生誕100年記念 中村彜・中原悌次郎と友人たち
本展は、中村彜、中原悌二郎の生誕100年を記念する企画展として、茨城県近代美術館と練馬区立美術館との共同企画のもとに開催された。
出品作品は、中村彜の新出作品を含む主要作品および中原悌二郎の全彫刻作品を中心に、荻原守衛、高村光太郎、石井鶴三、鶴田吾郎など中村屋サロンに集った美術家たち計23名の183点で構成された。特に、研究所時代から、悌二郎とともに四人組の一人に数えられながら忘れられていた本県須賀川市出身の広瀬嘉吉の作品2点と、彜作品と推測される銅版画3点を紹介し、少なからぬ反響を得たことは、成果の一つとして評価することができる。また、明治末から大正にかけての美術の特質、とりわけこの時期の美術家とその芸術観特有の宗教的雰囲気を明らかにし、考察する絶好の機会を提供できた意義は深い。
目黒雅叙園所蔵 日本画抒情名作展
東京・目黒雅叙園は、昭和前期に文展・帝展で活躍した鏑木清方、松林桂月、山本丘人らの当時の日本画の大家や将来有望な作家を招いて制作させた作品を天井、襖などに組み込んだ、有名な美術建築である。

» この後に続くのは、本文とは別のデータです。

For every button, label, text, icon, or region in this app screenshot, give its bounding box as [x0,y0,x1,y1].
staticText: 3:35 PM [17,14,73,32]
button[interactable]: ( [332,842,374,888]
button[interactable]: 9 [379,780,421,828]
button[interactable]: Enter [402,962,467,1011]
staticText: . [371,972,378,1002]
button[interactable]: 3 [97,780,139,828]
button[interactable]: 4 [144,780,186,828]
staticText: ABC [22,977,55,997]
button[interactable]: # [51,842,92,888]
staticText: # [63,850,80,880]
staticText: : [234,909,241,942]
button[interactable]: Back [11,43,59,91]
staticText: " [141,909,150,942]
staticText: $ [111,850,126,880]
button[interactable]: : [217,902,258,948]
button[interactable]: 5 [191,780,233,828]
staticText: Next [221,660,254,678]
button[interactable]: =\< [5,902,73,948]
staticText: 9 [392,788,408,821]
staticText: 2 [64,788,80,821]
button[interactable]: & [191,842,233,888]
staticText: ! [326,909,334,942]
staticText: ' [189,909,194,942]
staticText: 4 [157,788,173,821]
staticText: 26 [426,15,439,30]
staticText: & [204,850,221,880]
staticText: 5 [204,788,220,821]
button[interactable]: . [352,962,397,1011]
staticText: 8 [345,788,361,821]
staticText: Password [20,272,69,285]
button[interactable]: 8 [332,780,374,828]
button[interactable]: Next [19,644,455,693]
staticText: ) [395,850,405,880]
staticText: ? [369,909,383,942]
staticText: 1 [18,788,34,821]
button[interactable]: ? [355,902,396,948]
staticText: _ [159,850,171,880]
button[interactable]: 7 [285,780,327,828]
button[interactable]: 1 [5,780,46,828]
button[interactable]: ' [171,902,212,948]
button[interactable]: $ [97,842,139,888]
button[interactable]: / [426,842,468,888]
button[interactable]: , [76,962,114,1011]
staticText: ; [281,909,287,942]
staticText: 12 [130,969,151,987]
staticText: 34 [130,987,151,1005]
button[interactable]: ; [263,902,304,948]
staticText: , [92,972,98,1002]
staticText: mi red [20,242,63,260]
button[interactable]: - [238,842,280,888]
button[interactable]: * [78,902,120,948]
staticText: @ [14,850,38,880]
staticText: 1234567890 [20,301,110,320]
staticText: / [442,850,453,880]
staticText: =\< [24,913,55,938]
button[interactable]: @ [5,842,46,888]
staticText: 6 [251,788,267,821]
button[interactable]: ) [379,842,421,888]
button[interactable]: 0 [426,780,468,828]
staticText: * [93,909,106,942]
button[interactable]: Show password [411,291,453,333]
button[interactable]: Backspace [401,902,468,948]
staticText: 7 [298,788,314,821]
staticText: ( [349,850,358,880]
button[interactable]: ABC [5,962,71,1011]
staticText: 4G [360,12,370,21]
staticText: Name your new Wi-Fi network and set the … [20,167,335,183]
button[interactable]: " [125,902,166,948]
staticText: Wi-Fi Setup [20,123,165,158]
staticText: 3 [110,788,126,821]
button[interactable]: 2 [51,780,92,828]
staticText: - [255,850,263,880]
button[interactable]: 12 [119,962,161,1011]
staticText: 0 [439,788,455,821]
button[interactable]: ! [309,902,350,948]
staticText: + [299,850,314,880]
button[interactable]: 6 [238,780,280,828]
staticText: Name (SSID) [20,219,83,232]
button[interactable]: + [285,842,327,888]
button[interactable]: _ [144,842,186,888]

また、目黒雅叙園の創業者細川力蔵氏は、昭和初期から昭和18年にかけて文展、帝展、院展の出品作を1千点以上収集したことでも知られている。
この展覧会は、目黒雅叙園の所蔵の中から花鳥、風月、美人等、伝統的なテーマに日本的な情趣を湛えた名作約90点で日本画の抒情美の世界を紹介するものであった。
日本的フォーヴィズムの一断面 感性に生きた画家たち
西欧的な近代化が進んだ1920年代から30年代の日本では、美術の分野においても抽象美術やプロレタリア美術など、多様な芸術観や世界観に立脚した絵画が登場し、さまざまな表現が試みられた。第一次世界大戦の終結とともに日本から多くの若い画家たちが渡欧し、マティスやヴラマンクらフォーヴィズムの画家たちの絵画をはじめとするヨーロッパの新しい造形思考をもたらした。一方で、油彩という西洋絵画の技法によりながら、日本的な絵画の創出をめざした画家たちが多く登場したのもこの時代の特色である。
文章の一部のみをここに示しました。